- Issue created by @ressa
- Status changed to Needs review
6 months ago 2:43pm 12 June 2024 - 🇩🇰Denmark ressa Copenhagen
Bonus question: Does anyone have any experience with getting fairly fast and short answers (max. 500 characters) from HuggingFace, but getting longer processing time and thereby answers, after upgrading to a paying account?
HuggingFace answers after only 5 seconds with a short reply, whereas OpenAI, which I used previously, spent up to 30 seconds, returning very elaborate replies with up to 4000 character ...
- 🇩🇪Germany marcus_johansson
Thanks, I assume this is already tested by yourself, so I'll set it to fixed. It should be visible in the DEV version.
Regarding you question, do you mean that the Huggingface Pro account, versus normal Huggingface account? If that is the case I wouldn't know. I don't see any difference between them.
If you mean that you are actually paying for a machine via dedicated inference, then the speed depends on the machine size.
- Status changed to Fixed
5 months ago 12:57pm 15 June 2024 - 🇩🇰Denmark ressa Copenhagen
Thanks for a fast reply @Marcus_Johansson.
So I guess there is no way to turn up a time parameter, max. characters ... I assumed that a free account gets for example 5 seconds execution, and 500 characters max., whereas paying customers could in theory be allowed to set a max. execution time and amount of text, for example 30 seconds and 5000 characters.

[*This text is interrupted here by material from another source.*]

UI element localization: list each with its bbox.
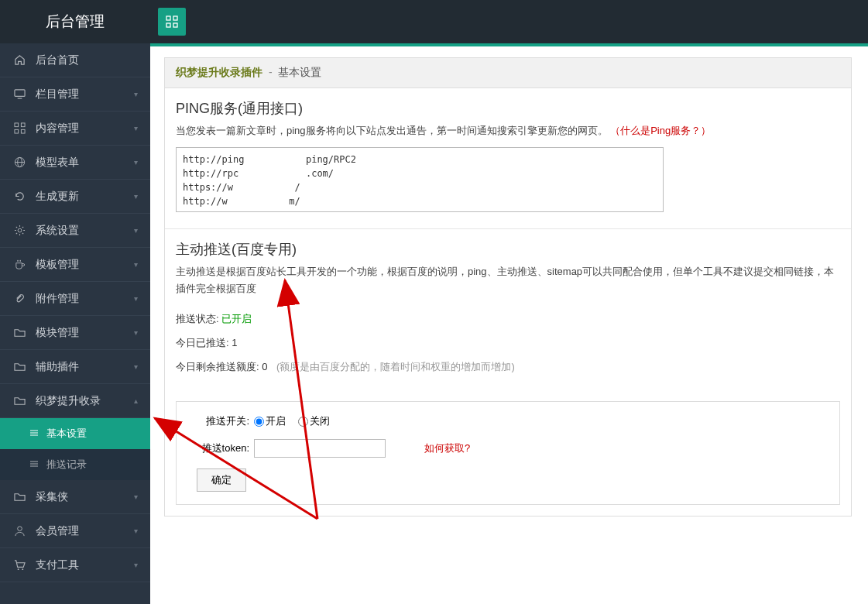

But since you write "I don't see any difference between them.", so maybe it's not possible. It's just odd, because locally Ollama and Llama3 has no problem crunching a prompt for 15-25 seconds and returning ~5000 characters, but the same model on HuggingFace only thinks for ~5 seconds and returns ~500 characters.
Automatically closed - issue fixed for 2 weeks with no activity.